女子生徒が騒がしいのはいつものコトなれど、この一年生が騒ぐのはわけが違う。なにせ、一年生の寮監はあの織斑千冬先生なのだ。織斑一夏の実の姉にしてI世界ひいてIS学園の最強もとい最恐ついでに最凶。ラウラにとってはさらに鬼の教官である。余談であるが、彼女の友人とその妹は『最胸』である。
そんな人物がこの騒がしさを黙認するはずもなく、即刻叱責、一夏には鉄拳が飛んできてもおかしくない。いや、一夏としては自分にだけ鉄拳が飛んでくるのはとてもおかしいと思っているのだが所詮チキンであるので口には出せない。刷り込みとは恐ろしいものである。

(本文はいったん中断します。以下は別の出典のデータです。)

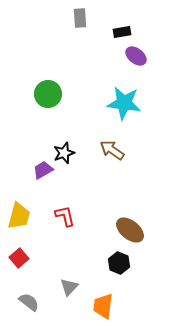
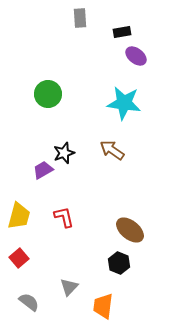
red L-shape: moved 1 px left, 1 px down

話が脱線気味であるが、とにかく、織斑千冬もこの食堂で食事を取るため、いつこの場に現れるかもわからないのにこれほど騒ぎ立てるのは命知らずなのである。一夏としては「まさかの反抗期? 命を捨てるには早くない? 今ならまだ間に合うよ」と一人一人に質問したいぐらいである。
が、
「なんでも転校生が来るらしい、それも我々の一組に」
「何人目だよ……」
「三人目だ、数だけ言えば四人目だ」
「マジレスされた……。ん、四人? ああ、シャルのを含めてか」
シャルル・デュノアと云う生徒がいるのだが、初めは男と偽って転校し、それからいろいろ事件が起きまた“女として”転校為直してきた女子生徒がいるのだ。これには一夏も深くかかわってくるのだが。
「だからと云ってこれほど騒ぐことなのか? 命を捨てるほどに」
同じく千冬のコトを個人的に知っている箒はますます疑問を深める。
ここで、一夏の背後を見たラウラはにやりと口の端をうっすらと上げて微笑う。その笑みは年不相応に蠱惑的だった。

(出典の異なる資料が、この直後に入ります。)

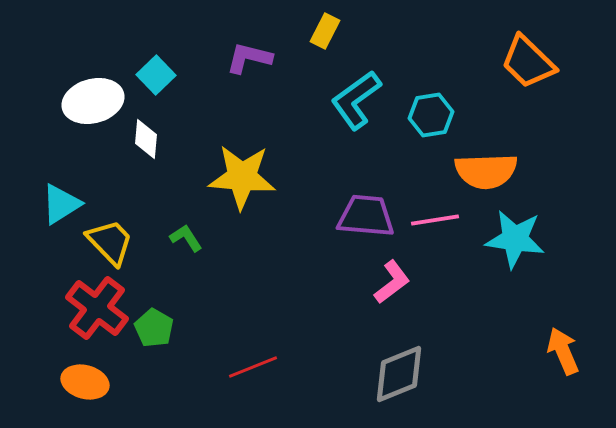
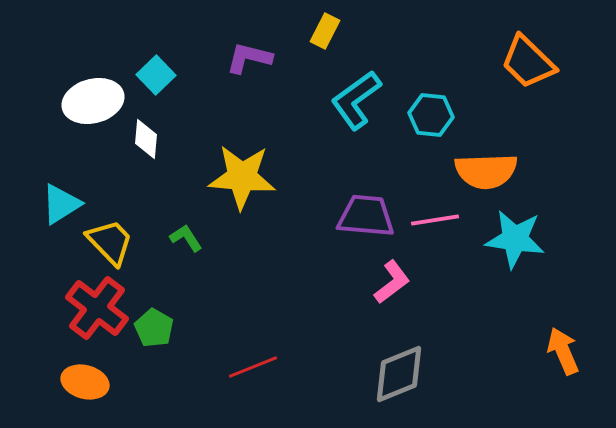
cyan hexagon: rotated 15 degrees clockwise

「いや、なんでも、その転校生とはどうやら男らしいぞ」
「な、な、なっ」
「なにぃいいいいいいいいい!!!」
「煩いぞ愚弟」
あまりの驚愕に、女子の喧騒を打ち破るほどに絶叫を上げてしまった一夏は、我が尊敬する実姉にむんずと頭を鷲掴みにされテーブルに叩きつけられた。